Thermodynamic Signatures of Sensing and Amplification by Periodically Driven Hair-Cell Bundles

Hair cells actively drive oscillations of their mechanosensitive organelles—the hair bundles that enable hearing and balance sensing in vertebrates. Why and how some hair cells expend energy by sustaining this oscillatory motion in order to fulfill their function as sensors and amplifiers remains unknown. Here, we develop a stochastic thermodynamic theory to describe flows of energy in a periodically driven hair bundle. Our analysis of thermodynamic fluxes associated with hair-bundle motion and external sinusoidal stimulus reveals that these organelles function as thermodynamic work-to-work machines under different operational modes.

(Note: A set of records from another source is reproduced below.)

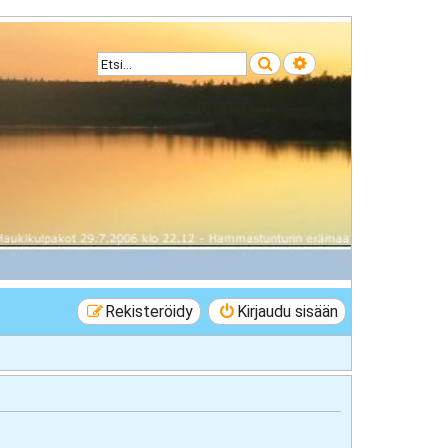
Etsi
Tarkennettu haku
Rekisteröidy
Kirjaudu sisään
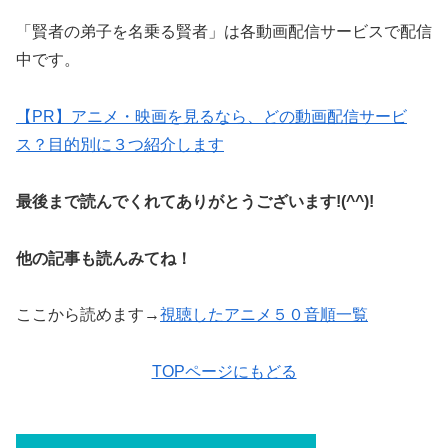
「賢者の弟子を名乗る賢者」は各動画配信サービスで配信
中です。
【PR】アニメ・映画を見るなら、どの動画配信サービ
ス？目的別に３つ紹介します
最後まで読んでくれてありがとうございます!(^^)!
他の記事も読んみてね！
ここから読めます→
視聴したアニメ５０音順一覧
TOPページにもどる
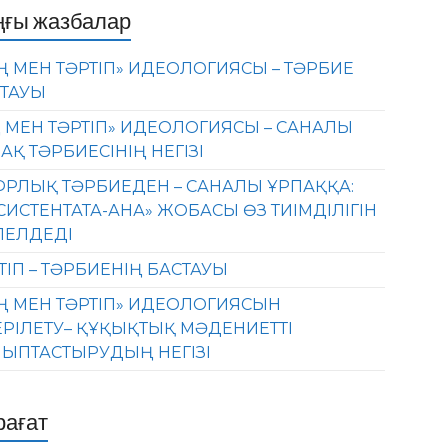
ңғы жазбалар
Ң МЕН ТӘРТІП» ИДЕОЛОГИЯСЫ – ТӘРБИЕ
ТАУЫ
 МЕН ТӘРТІП» ИДЕОЛОГИЯСЫ – САНАЛЫ
АҚ ТӘРБИЕСІНІҢ НЕГІЗІ
РЛЫҚ ТӘРБИЕДЕН – САНАЛЫ ҰРПАҚҚА:
СИСТЕНТАТА-АНА» ЖОБАСЫ ӨЗ ТИІМДІЛІГІН
ЛЕЛДЕДІ
ТІП – ТӘРБИЕНІҢ БАСТАУЫ
Ң МЕН ТӘРТІП» ИДЕОЛОГИЯСЫН
ЕРІЛЕТУ– ҚҰҚЫҚТЫҚ МӘДЕНИЕТТІ
ЫПТАСТЫРУДЫҢ НЕГІЗІ
рағат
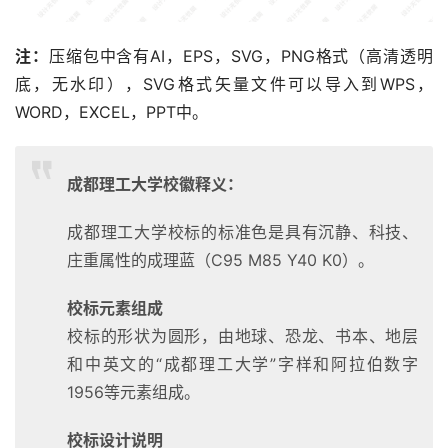
注：
压缩包中含有AI，EPS，SVG，PNG格式（高清透明
底，无水印），SVG格式矢量文件可以导入到WPS，
WORD，EXCEL，PPT中。
成都理工大学校徽释义：
成都理工大学校标的标准色是具有沉静、科技、
庄重属性的成理蓝（C95 M85 Y40 K0）。
校标元素组成
校标的形状为圆形，由地球、恐龙、书本、地层
和中英文的“成都理工大学”字样和阿拉伯数字
1956等元素组成。
校标设计说明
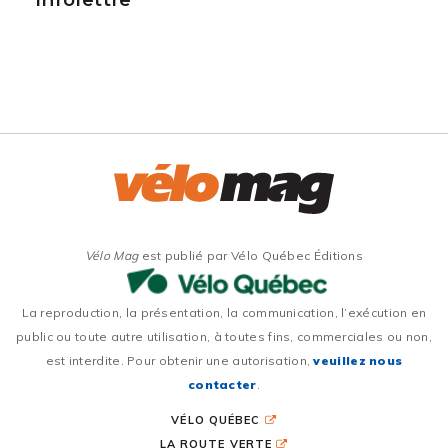
Vélo Mag
est publié par Vélo Québec Éditions
La reproduction, la présentation, la communication, l’exécution en
public ou toute autre utilisation, à toutes fins, commerciales ou non,
est interdite. Pour obtenir une autorisation,
veuillez nous
contacter
.
VÉLO QUÉBEC
LA ROUTE VERTE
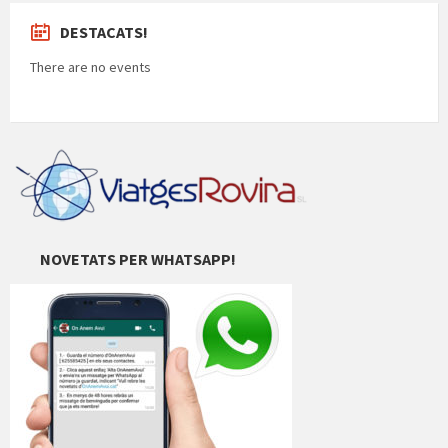
DESTACATS!
There are no events
NOVETATS PER WHATSAPP!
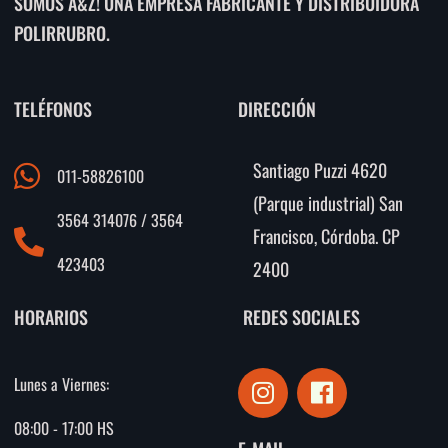
SOMOS A&Z! UNA EMPRESA FABRICANTE Y DISTRIBUIDORA
POLIRRUBRO.
TELÉFONOS
DIRECCIÓN
Santiago Puzzi 4620
011-58826100
(Parque industrial) San
3564 314076 / 3564
Francisco, Córdoba. CP
423403
2400
HORARIOS
REDES SOCIALES
I
F
Lunes a Viernes:
n
a
s
c
08:00 - 17:00 HS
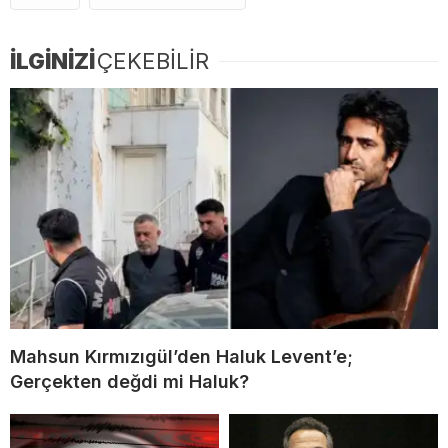
İLGİNİZİ
ÇEKEBİLİR
Mahsun Kırmızıgül’den Haluk Levent’e;
Gerçekten değdi mi Haluk?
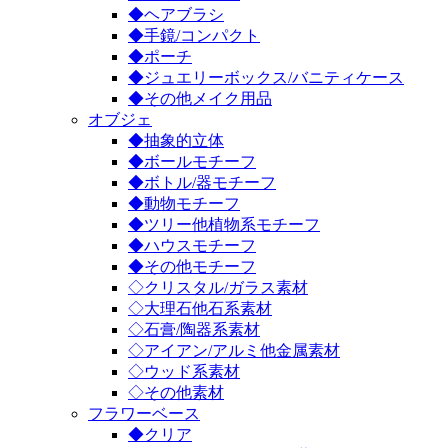
◆ヘアブラシ
◆手鏡/コンパクト
◆ポーチ
◆ジュエリーボックス/バニティケース
◆その他メイク用品
オブジェ
◆抽象的立体
◆ボールモチーフ
◆ボトル/器モチーフ
◆動物モチーフ
◆ツリー他植物系モチーフ
◆ハウスモチーフ
◆その他モチーフ
◇クリスタル/ガラス素材
◇大理石他石系素材
◇石膏/陶器系素材
◇アイアン/アルミ他金属素材
◇ウッド系素材
◇その他素材
フラワーベース
◆クリア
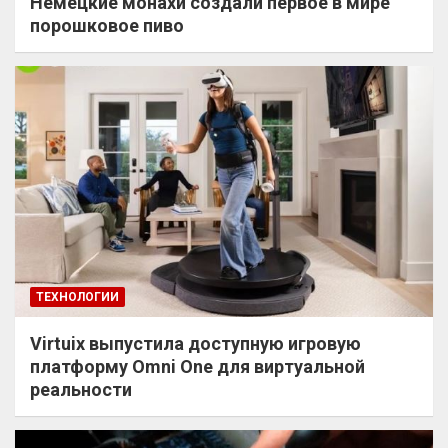
Немецкие монахи создали первое в мире
порошковое пиво
ТЕХНОЛОГИИ
Virtuix выпустила доступную игровую
платформу Omni One для виртуальной
реальности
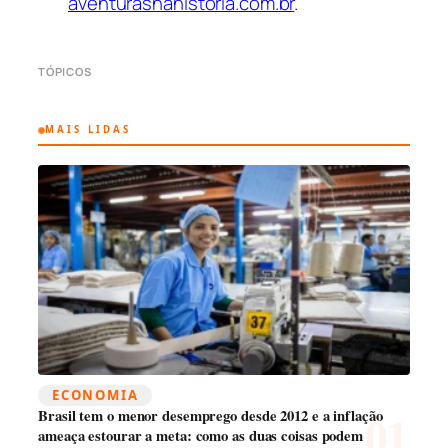
aventurasnahistoria.com.br
.
TÓPICOS
MAIS LIDAS
ECONOMIA
Brasil tem o menor desemprego desde 2012 e a inflação
ameaça estourar a meta: como as duas coisas podem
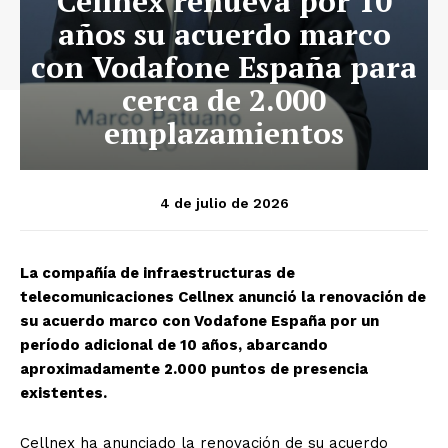
Cellnex renueva por 10
años su acuerdo marco
con Vodafone España para
cerca de 2.000
emplazamientos
4 de julio de 2026
La compañía de infraestructuras de
telecomunicaciones Cellnex anunció la renovación de
su acuerdo marco con Vodafone España por un
período adicional de 10 años, abarcando
aproximadamente 2.000 puntos de presencia
existentes.
Cellnex ha anunciado la renovación de su acuerdo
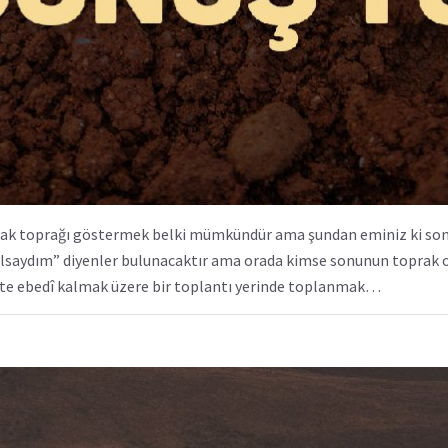
arak toprağı göstermek belki mümkündür ama şundan eminiz ki son
lsaydım” diyenler bulunacaktır ama orada kimse sonunun toprak o
nette ebedî kalmak üzere bir toplantı yerinde toplanmak…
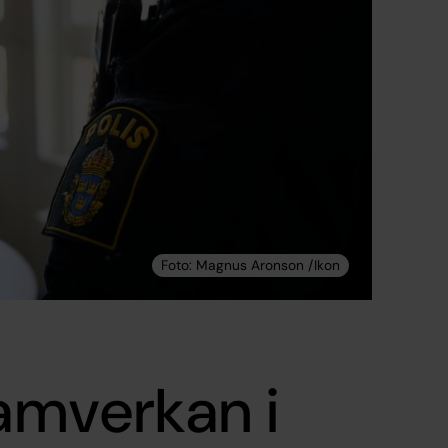
samverkan i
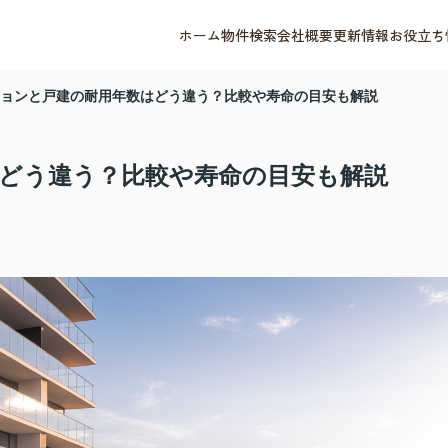
ホーム
物件検索
会社概要
更新情報
お役立ち
ョンと戸建の耐用年数はどう違う？比較や寿命の目安も解説
どう違う？比較や寿命の目安も解説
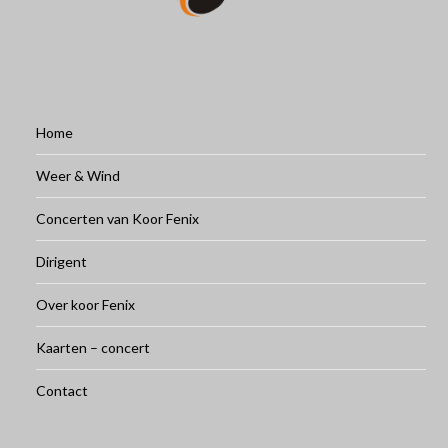
Home
Weer & Wind
Concerten van Koor Fenix
Dirigent
Over koor Fenix
Kaarten – concert
Contact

One mode allows the cell to harvest energy of the external signal, whereas another channels the power supplied by the cell into the signal. These two regimes might represent thermodynamic signatures of signal sensing and amplification, respectively, which we further connect to the receptor currents through ion channels controlled by the hair bundles. In addition to energy harvesting and work transduction, our model also substantiates the capability of hair cells to operate as heaters and, at the expense of external driving, as active feedback refrigerators. We quantify the performance and robustness of the mechanical work-to-work conversion by hair bundles, whose thermodynamic efficiency in some conditions exceeds 80% of the applied power.